BOZZA NON CORRETTA

BOZZA NON CORRETTA

Lunedì 22 febbraio 2016 / Manifestazione davanti al tribunale di Avellino per chiedere il massimo dell’impegno a difesa delle vittime della strada e dei loro familiari / Appello di Giuseppe Bruno, presidente dell’associazione “Vittime della strada A16 – Uniti per la vita”

I familiari e vittime dell'”incidente” nel quale, il 28 luglio 2013, sull’A16, hanno perso la vita ben 40 persone e diverse altre sono rimaste gravemente ferite (http://goo.gl/zPA6gp), da quel giorno sono impegnati in una durissima lotta contro una delle più ricche e potenti aziende italiane: Autostrade per l’Italia S.p.A.

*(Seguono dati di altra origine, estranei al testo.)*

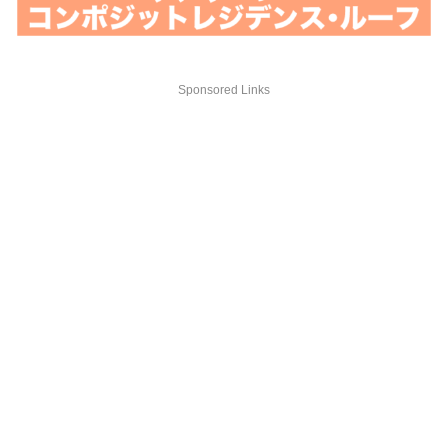
Sponsored Links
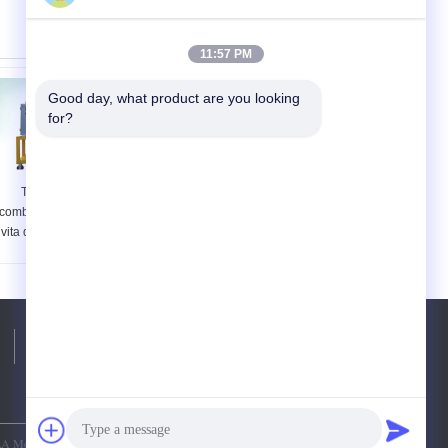
11:57 PM
Good day, what product are you looking 
for?
Tempo di olio
Separazione leggera
combustibile di lunga
umida di
vita del sistema IP65
coalescenza della
di purificazione del
macchina di
touch screen dello
disidratazione
SpA
dell'olio del acciaio
al carbonio
Telefono:
86-23-81691741
Mechanical Equipment Co., Ltd.. All Rights Reserved.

Appare sempre più evidente che, al di là dei motivi per i quali il bus ha sbandato, se il guardrail non fosse stato reso inefficace da anni di mancata manutenzione, il bus non sarebbe precipitato dal viadotto Acqualonga.

Come ha scritto uno degli avvocati difensori delle vittime e dei loro familiari, “gli errori di progettazione e la mancata manutenzione rendevano del tutto inefficaci le barriere che avrebbero dovuto invece rappresentare un sistema di sicurezza idoneo a tutelare gli utenti delle autostrade” (http://goo.gl/U1vLfj).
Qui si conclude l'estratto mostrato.